Exercise description: Beneath this instruction is a block of data; output from it exactly the lines that run from the one containing "Bug Bounty Program (359, 350)" through the one containing "Retour à l'Accueil (512, 498)", inclusive.

Stored dataset items:
□ □ □ □

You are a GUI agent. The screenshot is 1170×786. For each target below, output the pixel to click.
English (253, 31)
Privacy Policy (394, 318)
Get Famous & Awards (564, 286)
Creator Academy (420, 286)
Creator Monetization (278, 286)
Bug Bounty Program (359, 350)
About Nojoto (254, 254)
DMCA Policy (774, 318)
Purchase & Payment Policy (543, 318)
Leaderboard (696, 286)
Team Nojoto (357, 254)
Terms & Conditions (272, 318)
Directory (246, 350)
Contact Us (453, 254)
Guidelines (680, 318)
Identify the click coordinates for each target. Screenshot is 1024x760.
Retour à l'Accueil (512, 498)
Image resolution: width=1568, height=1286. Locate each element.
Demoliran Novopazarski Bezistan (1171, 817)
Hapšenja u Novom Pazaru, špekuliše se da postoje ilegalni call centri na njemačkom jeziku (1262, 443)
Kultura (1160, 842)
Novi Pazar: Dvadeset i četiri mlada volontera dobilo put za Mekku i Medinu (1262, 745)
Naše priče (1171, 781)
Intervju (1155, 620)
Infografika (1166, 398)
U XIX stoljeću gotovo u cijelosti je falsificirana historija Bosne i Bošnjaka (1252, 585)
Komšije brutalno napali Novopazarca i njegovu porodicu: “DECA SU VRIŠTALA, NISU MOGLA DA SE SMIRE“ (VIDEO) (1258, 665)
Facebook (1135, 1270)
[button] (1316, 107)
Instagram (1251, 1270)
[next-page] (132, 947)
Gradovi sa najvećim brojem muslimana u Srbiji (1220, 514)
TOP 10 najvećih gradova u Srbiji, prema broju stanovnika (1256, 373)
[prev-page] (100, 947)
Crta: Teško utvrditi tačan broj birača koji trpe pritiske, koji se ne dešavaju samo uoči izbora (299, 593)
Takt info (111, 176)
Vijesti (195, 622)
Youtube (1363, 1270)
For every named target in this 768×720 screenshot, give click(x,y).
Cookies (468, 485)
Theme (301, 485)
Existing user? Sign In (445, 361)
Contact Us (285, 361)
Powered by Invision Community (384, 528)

□ □ □ □

Reply to the task:
Bug Bounty Program (359, 350)
About Nojoto (254, 254)
DMCA Policy (774, 318)
Purchase & Payment Policy (543, 318)
Leaderboard (696, 286)
Team Nojoto (357, 254)
Terms & Conditions (272, 318)
Directory (246, 350)
Contact Us (453, 254)
Guidelines (680, 318)
Identify the click coordinates for each target. Screenshot is 1024x760.
Retour à l'Accueil (512, 498)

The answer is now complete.